New York Times reporters Jesse Drucker and Eric Lipton wrote a well-reported piece the other day on the Tax Cuts and Jobs Act’s Opportunity Zone (OZ) provisions. Their story: Many OZ investments, which enjoy extremely generous tax subsidies, are occurring in communities that least need the assistance. Low-income neighborhoods, ostensibly the target of the new incentives, are seeing much less development from the tax breaks.
This should surprise no one.
Opportunity Zones commit one of the most egregious, and common, sins of tax policy. They provide incentives to encourage people to do things they would have done anyway. Indeed, The Times identified developers who were getting taxpayer subsidies, not only for deals they likely were going to do, but for those they began before the law ever passed.
In the case of OZs, the sins are multiplied because the subsidies are so generous. The beneficiaries overwhelmingly are wealthy investors and real estate developers who profit from the deals.
Worse, there will be losers. Residents of truly low-income communities will lose out because investor capital will be drawn to projects in higher-income communities more likely to generate bigger returns.
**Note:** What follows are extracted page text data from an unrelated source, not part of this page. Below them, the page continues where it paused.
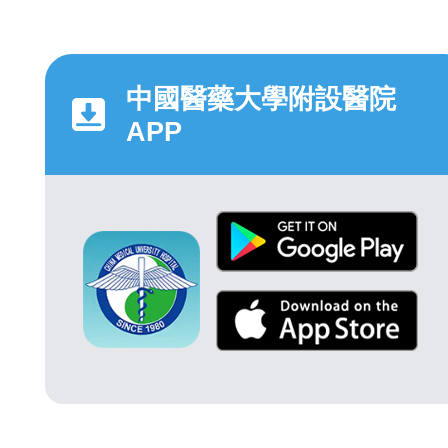
中國醫藥大學附設醫院
APP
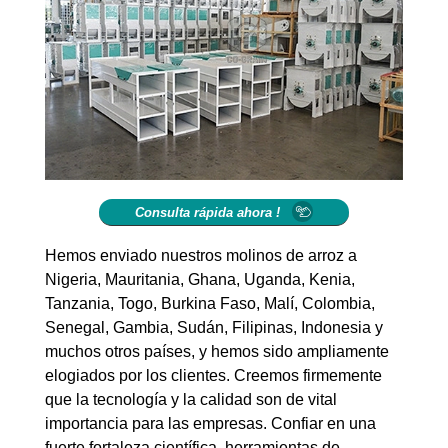
Consulta rápida ahora !
Hemos enviado nuestros molinos de arroz a
Nigeria, Mauritania, Ghana, Uganda, Kenia,
Tanzania, Togo, Burkina Faso, Malí, Colombia,
Senegal, Gambia, Sudán, Filipinas, Indonesia y
muchos otros países, y hemos sido ampliamente
elogiados por los clientes. Creemos firmemente
que la tecnología y la calidad son de vital
importancia para las empresas. Confiar en una
fuerte fortaleza científica, herramientas de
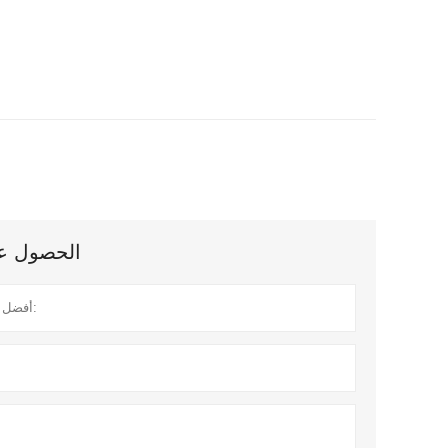
الحصول على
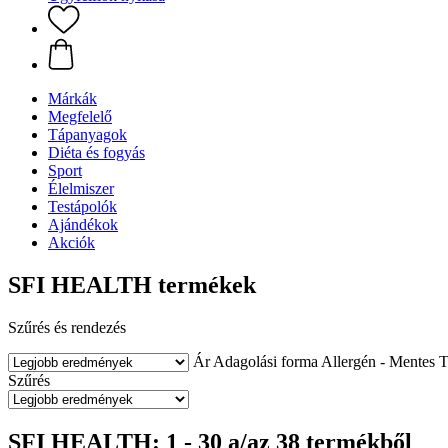
Márkák
Megfelelő
Tápanyagok
Diéta és fogyás
Sport
Élelmiszer
Testápolók
Ajándékok
Akciók
SFI HEALTH termékek
Szűrés és rendezés
Ár
Adagolási forma
Allergén - Mentes
T
Szűrés
SFI HEALTH: 1 - 30 a/az 38 termékből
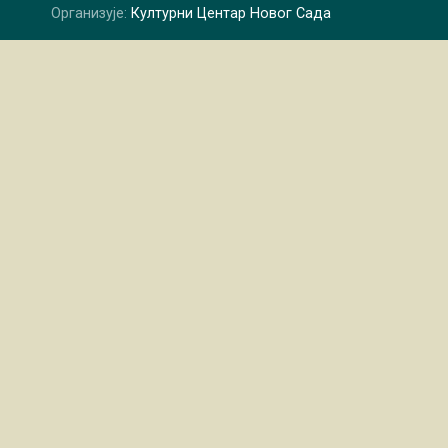
Организује:
Културни Центар Новог Сада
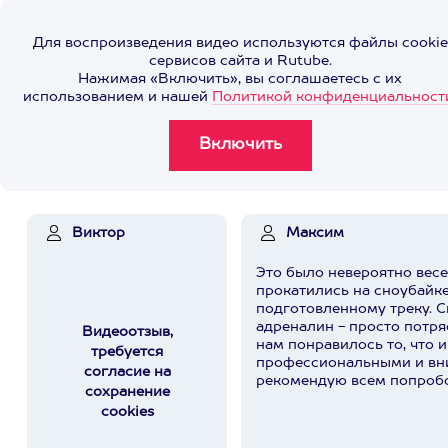
Для воспроизведения видео используются файлы cookie
сервисов сайта и Rutube.
Нажимая «Включить», вы соглашаетесь с их
использованием и нашей
Политикой конфиденциальност
Виктор
Максим
Это было невероятно вес
прокатились на сноубайк
подготовленному треку. С
адреналин - просто потр
Видеоотзыв,
нам понравилось то, что 
требуется
профессиональными и вн
согласие на
рекомендую всем попробо
сохранение
cookies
And, of course, taxpayers will end up subsidizing projects that didn’t need or warrant assistance in the first place—at a time when the federal budget deficit already exceeds $1 trillion.
One issue to watch is whether existing tax subsidy programs, such as New Markets Tax Credits, that do focus on poor communities, can co-exist with the glitzier OZs.
The OZs are designed to shelter capital gains from tax. The program works like this: An investor generates capital gains by, say, selling shares of stock. She then reinvests those gains into a single project or in a designated OZ fund that, in turn, finances multiple projects located in government-authorized zones (the states, with the approval of Treasury, designated nearly 9,000 zones after Congress passed the TCJA).
Normally, high-income investors would owe tax of as much as 23.8 percent on long-term capital gains in the year they sell assets at a profit. But investors in qualified OZ projects can defer taxes on their original gain until 2026. And they can reduce the tax they eventually owe by as much as 15 percent if they hang on to the investment for seven years. In addition, they will owe no capital gains tax on appreciation of the OZ project itself if they hold that investment for 10 years. Taken together, it may be the single most generous tax shelter now on the books.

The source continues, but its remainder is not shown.